# Help for Baby Pigeons needed in Calgary



## nom3formoi (Jun 11, 2005)

Moving nest with 2 baby pigeons because they are making too much mess and we have little kids that play around in the area. I am sure 2 baby pigeons are not going to survive. If anybody wants take care of them, contact me.


----------



## Skyeking (Jan 17, 2003)

Hello and thank you for contacting us, and since you did please listen to the following:

I am sorry the babies are messy, but they have to eat and grow just like human babies. Please don't disturb them.

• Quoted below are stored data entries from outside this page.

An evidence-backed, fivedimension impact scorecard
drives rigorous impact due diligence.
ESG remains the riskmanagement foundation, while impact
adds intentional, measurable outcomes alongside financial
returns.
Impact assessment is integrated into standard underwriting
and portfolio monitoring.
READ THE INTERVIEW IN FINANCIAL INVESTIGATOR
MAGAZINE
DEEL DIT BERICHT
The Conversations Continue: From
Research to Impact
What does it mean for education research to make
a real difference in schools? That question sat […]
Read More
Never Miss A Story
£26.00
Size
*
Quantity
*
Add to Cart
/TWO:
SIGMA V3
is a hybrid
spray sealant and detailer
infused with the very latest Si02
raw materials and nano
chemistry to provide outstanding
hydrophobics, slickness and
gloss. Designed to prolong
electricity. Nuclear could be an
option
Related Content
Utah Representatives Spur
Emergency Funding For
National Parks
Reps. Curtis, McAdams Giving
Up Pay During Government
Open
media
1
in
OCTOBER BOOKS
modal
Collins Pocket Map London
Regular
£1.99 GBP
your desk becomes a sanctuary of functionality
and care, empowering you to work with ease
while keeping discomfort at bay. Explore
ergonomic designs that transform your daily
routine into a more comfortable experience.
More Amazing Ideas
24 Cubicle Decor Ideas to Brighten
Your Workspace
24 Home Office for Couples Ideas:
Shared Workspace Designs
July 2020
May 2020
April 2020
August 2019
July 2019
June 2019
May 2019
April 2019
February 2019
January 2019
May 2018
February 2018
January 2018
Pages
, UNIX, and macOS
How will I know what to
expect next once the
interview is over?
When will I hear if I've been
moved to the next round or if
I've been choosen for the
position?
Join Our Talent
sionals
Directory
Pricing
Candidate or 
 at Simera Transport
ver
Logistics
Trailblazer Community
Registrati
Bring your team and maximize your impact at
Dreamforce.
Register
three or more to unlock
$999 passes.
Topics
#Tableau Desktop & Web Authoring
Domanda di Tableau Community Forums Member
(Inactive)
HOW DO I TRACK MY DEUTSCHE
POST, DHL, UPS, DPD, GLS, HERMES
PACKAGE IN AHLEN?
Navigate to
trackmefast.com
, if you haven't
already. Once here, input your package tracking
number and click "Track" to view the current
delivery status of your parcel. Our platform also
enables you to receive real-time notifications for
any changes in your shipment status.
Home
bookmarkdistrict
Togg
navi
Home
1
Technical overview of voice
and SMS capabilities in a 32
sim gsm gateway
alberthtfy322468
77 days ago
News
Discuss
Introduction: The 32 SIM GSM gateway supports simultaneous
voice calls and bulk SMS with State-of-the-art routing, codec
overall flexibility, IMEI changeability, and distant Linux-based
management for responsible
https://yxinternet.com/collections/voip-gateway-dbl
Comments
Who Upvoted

Please allow the babies to be cared for by their parents until they are at least 30 days old, then you can remove the nest. Seek a wildlife rehabber in your area before you make any decisions.

Pigeons are a part of Gods' creation and deserve to be treated as such. Contrary to opinion, they don't carry diseases anymore then any other bird, and most diseases are not contagious to humans.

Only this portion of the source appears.